Primary election after primary election, non-affiliateds get exactly the same ballot choice as Democrats and Republicans on some of the most important offices and issues, and they respond by exercising their right to let other people make their electoral decisions for them.

And if having the option to vote for candidates for partisan office were offered, and we were to expect the NAVs to vote as do Ds and Rs, that would still mean over half them wouldn’t be bothering. We’d still have an overall turnout below fifty percent in Multnomah County. If NAVs don’t vote now when they have what amounts to a unified ballot, how can anyone believe that giving them a few more offices to vote on is going to make any difference?

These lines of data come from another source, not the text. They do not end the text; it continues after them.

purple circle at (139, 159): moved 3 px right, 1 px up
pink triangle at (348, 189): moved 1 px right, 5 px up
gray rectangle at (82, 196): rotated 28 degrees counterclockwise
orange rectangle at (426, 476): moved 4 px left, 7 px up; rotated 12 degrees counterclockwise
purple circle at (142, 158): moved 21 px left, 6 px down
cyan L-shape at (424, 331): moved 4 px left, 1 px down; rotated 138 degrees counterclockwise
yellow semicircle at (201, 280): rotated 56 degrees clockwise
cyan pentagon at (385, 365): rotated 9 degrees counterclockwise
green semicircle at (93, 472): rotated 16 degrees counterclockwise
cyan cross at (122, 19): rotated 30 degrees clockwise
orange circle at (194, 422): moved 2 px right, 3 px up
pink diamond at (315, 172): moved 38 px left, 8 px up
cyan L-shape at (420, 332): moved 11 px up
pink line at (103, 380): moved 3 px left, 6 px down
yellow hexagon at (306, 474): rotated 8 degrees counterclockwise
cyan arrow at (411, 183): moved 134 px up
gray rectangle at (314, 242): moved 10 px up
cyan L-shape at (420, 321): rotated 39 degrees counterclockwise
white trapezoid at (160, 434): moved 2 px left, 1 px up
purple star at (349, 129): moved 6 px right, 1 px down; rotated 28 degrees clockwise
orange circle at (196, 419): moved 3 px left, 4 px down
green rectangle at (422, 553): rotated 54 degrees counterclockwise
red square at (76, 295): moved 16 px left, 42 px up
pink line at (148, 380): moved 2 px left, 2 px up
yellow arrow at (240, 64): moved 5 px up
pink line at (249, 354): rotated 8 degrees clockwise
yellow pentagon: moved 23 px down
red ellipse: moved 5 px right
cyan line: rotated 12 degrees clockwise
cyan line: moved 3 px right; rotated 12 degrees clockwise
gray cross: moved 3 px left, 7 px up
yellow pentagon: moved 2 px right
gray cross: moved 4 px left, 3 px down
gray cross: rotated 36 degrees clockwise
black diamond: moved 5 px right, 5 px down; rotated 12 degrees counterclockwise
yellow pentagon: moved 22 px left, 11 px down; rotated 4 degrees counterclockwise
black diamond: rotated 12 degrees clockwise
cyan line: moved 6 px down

Recent voting history tells us: M90 won’t work.

The solution? Let’s not screw around with an election that is ignored by over half the electorate except in extraordinary circumstances. They cost us millions of dollars and result in outcomes decided by a minority of voters, whether it’s a partisan or non-partisan race. Let’s dump primaries and move to a true unified ballot: Instand Runoff Voting.

IRV was made for Oregon: paper ballots mailed out three weeks before the election and a nice, big voter’s guide that arrives even sooner. There are different ways to apply IRV, and from these methods we can likely develop a system that works with vote-by-mail. IRV + VBM = everyone with the same, exact ballot and only one election to be concerned with. And we know that voters turn out in good-for-democratic-outcomes numbers November. How much more so if that’s the only election in the year and everyone has a full slate of candidates to choose from?

But here’s the problem: If we pass M90, any further reforms will be impossible for the next decade. If M90 passes, the response to trying anything else will be, “Let’s give this a chance to work.” Real reform will be put off while we learn the sad lesson about Top 2 systems: they don’t work. In Oregon, we know M90 won’t work because we already do unified ballots, and those don’t work.

Let’s not get suckered by arguments built on fantasy – If you pass it, they will vote – which are easily refuted by actual facts. Let’s vote No on Measure 90 and then, in 2015, let’s begin the movement towards a real reform that will work in Oregon: Instant Runoff Voting.